The following steps fit a model without interactions and create the parallel fit functions that are displayed in Output 24.6.16.

Output 24.6.16: Interpolation

Univariate ANOVA Table Based on the Usual Degrees of Freedom
Source	DF	Sum of Squares	Mean Square	F Value	Pr > F
Model	13	303.1972	23.32286	97.80	<.0001
Error	155	36.9647	0.23848
Corrected Total	168	340.1619

Root MSE	0.48835	R-Square	0.8913
Dependent Mean	2.34593	Adj R-Sq	0.8822
Coeff Var	20.81676

Because the plot has one spline curve and six intercepts, there is no need to guard against the lack of smoothness in the 82rongas fuel type. R-square is smaller in this model because you did not fit a separate curve for each group. You cannot display results like this by using the statistical calculations in PROC SGPLOT; you must first compute the predicted values by using a procedure such as PROC TRANSREG.

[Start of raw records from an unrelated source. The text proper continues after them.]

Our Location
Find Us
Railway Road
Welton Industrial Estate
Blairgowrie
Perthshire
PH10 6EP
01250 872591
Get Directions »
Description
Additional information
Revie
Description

Penalized B-Spline Fit Functions

The following step uses penalized B-splines and displays the results in Output 24.6.17:

proc transreg data=gas ss2 plots(interpolate)=fit(nocli noclm);
   ods select anova fitstatistics fitplot;
   model identity(nox) = class(fuel / zero=none) * pbspline(eqratio / after);
run;

Output 24.6.17: Interpolation

Univariate ANOVA Table, Penalized B-Spline Transformation
Source	DF	Sum of Squares	Mean Square	F Value	Pr > F
Model	54.288	330.1741	6.081934	69.24	<.0001
Error	113.71	9.9878	0.087834
Corrected Total	168	340.1619

Root MSE	0.29637	R-Square	0.9706
Dependent Mean	2.34593	Adj R-Sq	0.9566
Coeff Var	12.63330

The MODEL statement uses an asterisk rather than a vertical bar to specify the interaction. PROC TRANSREG fits multiple types of models. There are linear models such as those shown previously where you can specify either a vertical bar or an asterisk, depending on the type of model that you want. There are also models whose results are computed by preprocessing. For these models, which include penalized B-spline, smoothing spline, and Box-Cox models, you have no freedom to control the intercept terms. Each penalized B-spline has an intercept as part of the model.

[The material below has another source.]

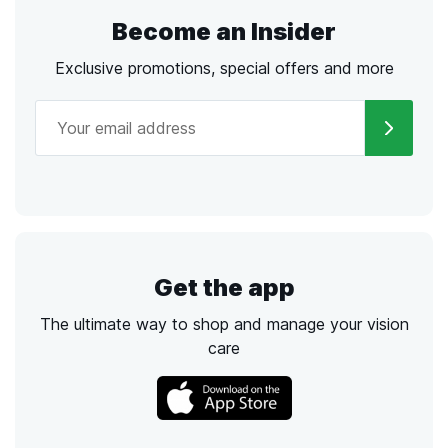
Become an Insider
Exclusive promotions, special offers and more
Get the app
The ultimate way to shop and manage your vision
care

Smoothing Spline Functions

PROC TRANSREG has other types of splines, including smoothing splines (Reinsch 1967). This type of spline was first available in PROC GPLOT. The following step fits separate smoothing splines for each fuel and displays the results in Output 24.6.18:

proc transreg data=gas solve ss2 plots(interpolate)=fit(nocli noclm);
   ods select anova fitstatistics fitplot;
   model identity(nox) = class(fuel / zero=none) *
                         smooth(eqratio / after sm=60);
run;

Output 24.6.18: Interpolation

Univariate ANOVA Table, Smooth Transformation
Source	DF	Sum of Squares	Mean Square	F Value	Pr > F
Model	29.774	322.8643	10.84389	86.65	<.0001
Error	138.23	17.2977	0.12514
Corrected Total	168	340.1619

Root MSE	0.35375	R-Square	0.9491
Dependent Mean	2.34593	Adj R-Sq	0.9382
Coeff Var	15.07939

You use the SM= option to specify a smoothing parameter that ranges from 0 to 100. PROC TRANSREG does not pick an optimal smoothing parameter for you.

Monotone Splines

This example uses artificial data to illustrate monotone splines (Winsberg and Ramsay 1980):

data x;
   do i = 1 to 100;
      g = 1;
      x = 10 * uniform(17);
      y = x + 2 * sin(x) + normal(17);
      output;
      g = 2;
      x = 10 * uniform(17);
      y = 5 - x - 2 * cos(x) + normal(17);
      output;
   end;
run;

proc sgplot data=x;
   title 'Penalized-B-Spline';
   pbspline y=y x=x / group=g;
run;
title;

proc transreg data=x ss2 plots=fit(nocli noclm) maxiter=100;
   model identity(y) = class(g / zero=none) | mspline(x / nknots=10);
run;

The results are displayed in Output 24.6.19. The first plot, which is produced by PROC SGPLOT, shows the penalized B-spline fit functions, which are not monotonic. The second plot, which is produced by PROC TRANSREG, shows the monotone spline fit functions, which increase for the first group and decrease for the second group. Monotone splines are flat in areas where other splines increase and decrease. A monotone spline transformation of a variable x is always at least weakly increasing (that is, it is increasing or flat). The monotone spline fit function is always (at least weakly) increasing or decreasing, depending on the relationship between y and x. PROC TRANSREG is an iterative procedure. In many cases, you can specify the SOLVE option to directly compute a solution without iterations. However, iterations are required for monotone splines. Monotone splines are quadratic by default (DEGREE=2); most other splines are cubic by default.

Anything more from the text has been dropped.